Astronomers looking at the atmosphere in neighboring Venus see something that might just be a sign of life.
In a study published Monday, researchers from Cardiff University, MIT and elsewhere say they found the chemical signature of a noxious gas called phosphine.
On Earth, phosphine is associated with life. It's found at the bottom of ponds, in badger guts and in penguin guano.
Venus’ phosphine was observed in a narrow, temperate band within the planet’s atmospheres, where temperatures range from 30 to 200 degrees Fahrenheit. Scientists have speculated that if life exists on Venus, this layer of the atmosphere, or cloud deck, is likely the only place where it would survive, according to MIT.
“This phosphine signal is perfectly positioned where others have conjectured the area could be habitable,” said the study’s co-author and EAPS Research Scientist Janusz Petkowski.
Astronomers tried to figure out other, non-biological ways it could be produced and came up empty.

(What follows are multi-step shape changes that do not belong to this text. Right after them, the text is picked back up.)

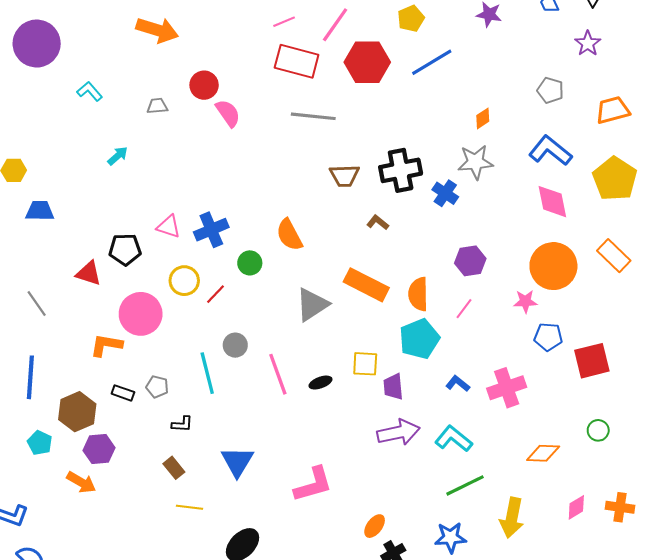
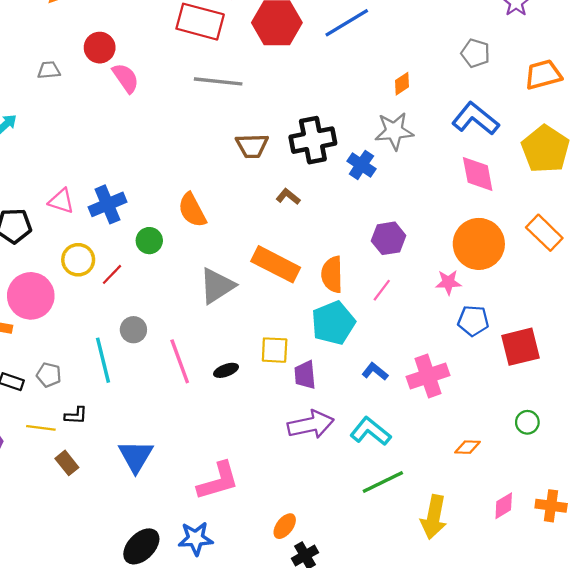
orange diamond: (543, 453) -> (468, 447), size x0.7
yellow line: (189, 507) -> (41, 428), moved
blue star: (450, 537) -> (196, 539), moved

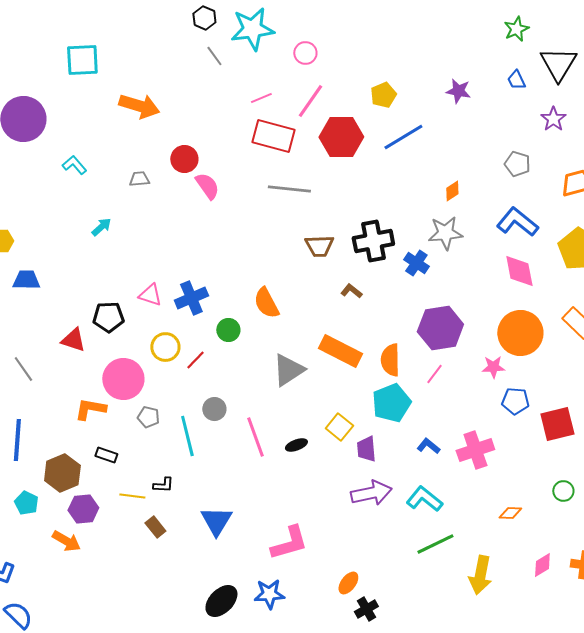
purple hexagon: (389, 238) -> (440, 328), size x1.5
yellow square: (275, 350) -> (339, 427), turned 36
gray pentagon: (49, 375) -> (148, 417), moved

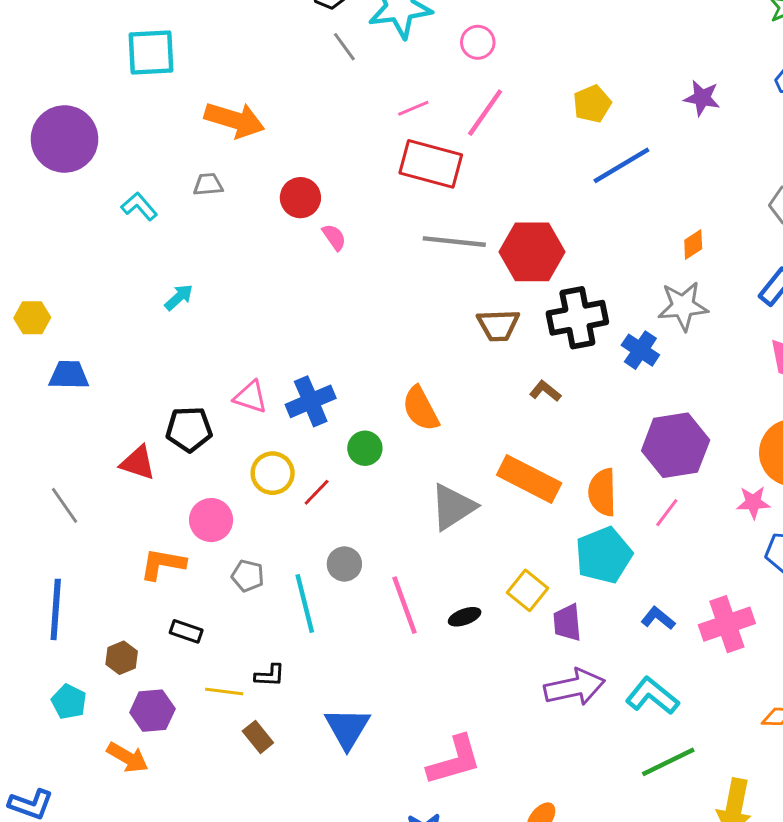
red hexagon: (341, 137) -> (532, 252), moved
gray trapezoid: (139, 179) -> (208, 184), moved
pink semicircle: (207, 186) -> (334, 237), size x0.7
pink circle: (123, 379) -> (211, 520), size x0.7
brown hexagon: (62, 473) -> (122, 658), size x0.6

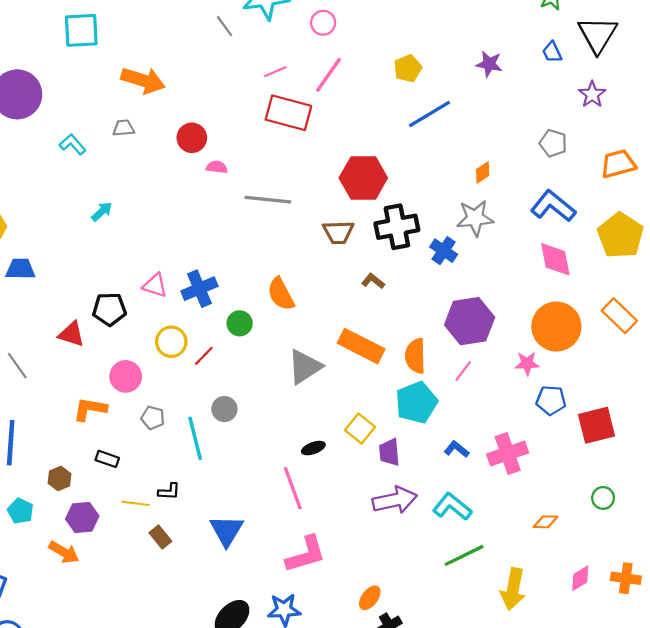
pink semicircle: (334, 237) -> (217, 167), turned -48
gray line: (454, 242) -> (268, 200), moved
pink line: (404, 605) -> (293, 488), moved

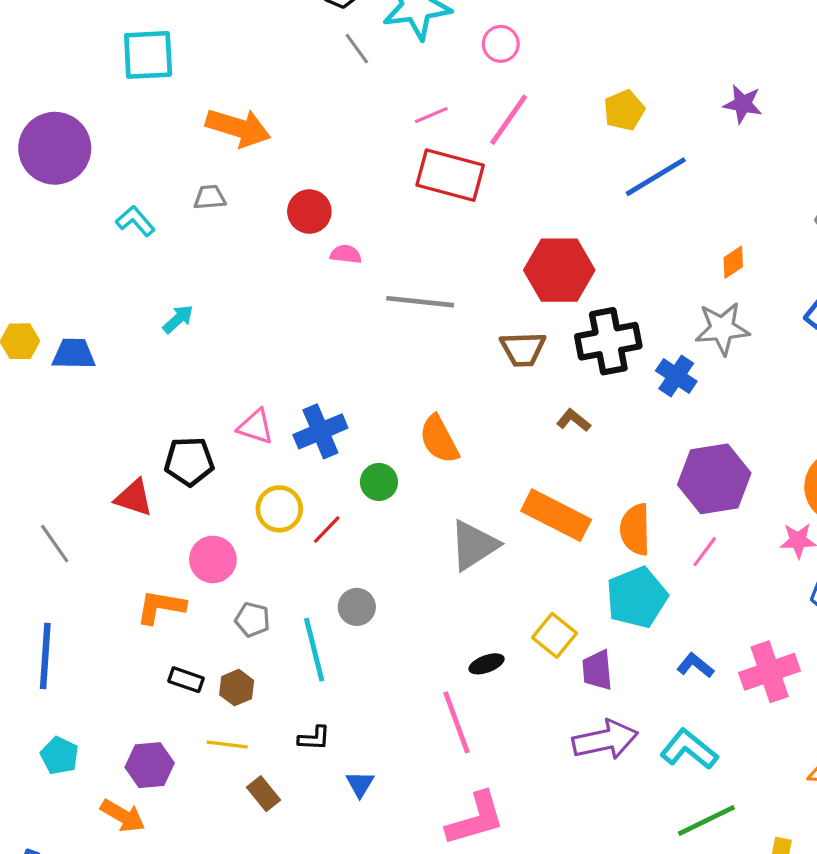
blue trapezoid: (20, 269) -> (74, 354), moved
brown hexagon: (60, 478) -> (237, 688), moved
black L-shape: (169, 491) -> (314, 738), moved
blue triangle: (227, 531) -> (360, 784), size x0.6

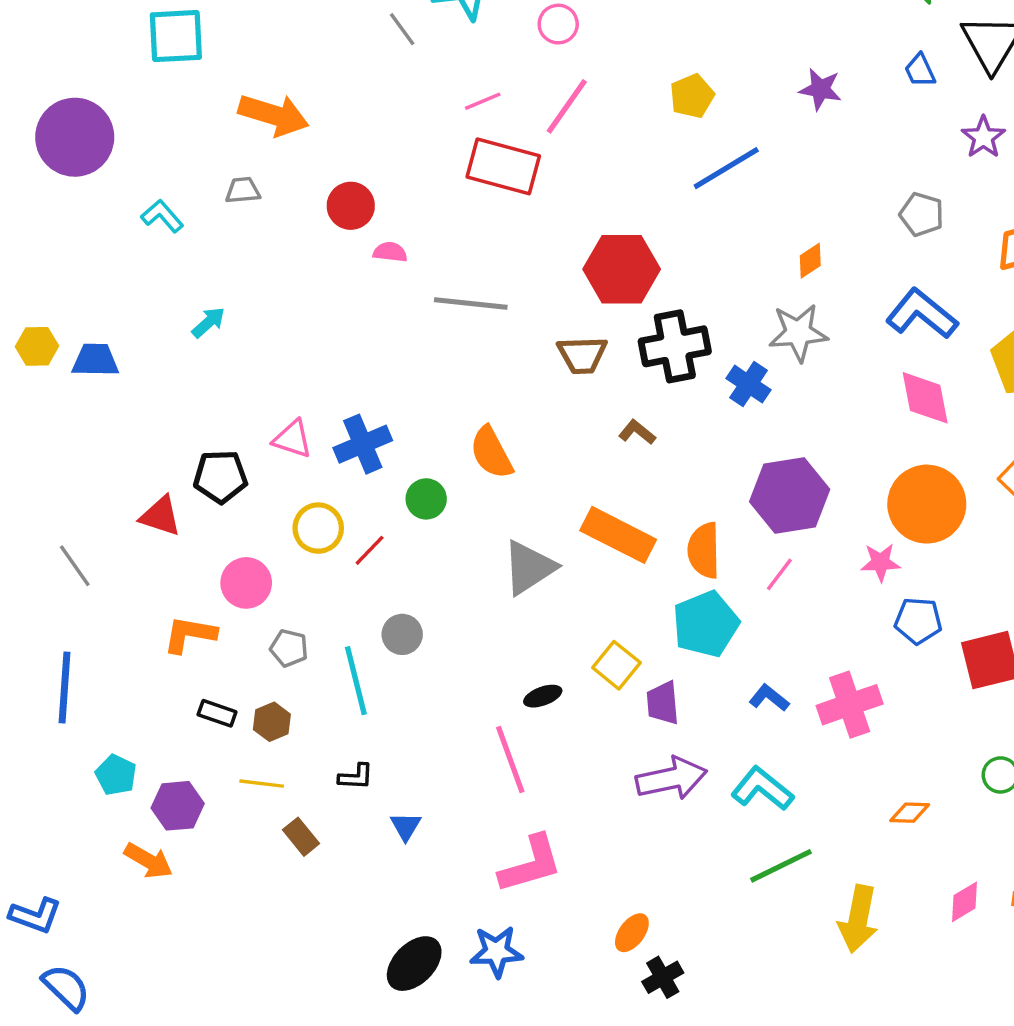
cyan pentagon: (59, 756) -> (116, 775), moved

“It’s very hard to prove a negative,” said Clara Sousa-Silva, research scientist in MIT’s Department of Earth, Atmospheric and Planetary Sciences (EAPS). “Now, astronomers will think of all the ways to justify phosphine without life, and I welcome that. Please do, because we are at the end of our possibilities to show abiotic processes that can make phosphine.”
Outside experts — and the study authors themselves — say the research is tantalizing but not yet convincing.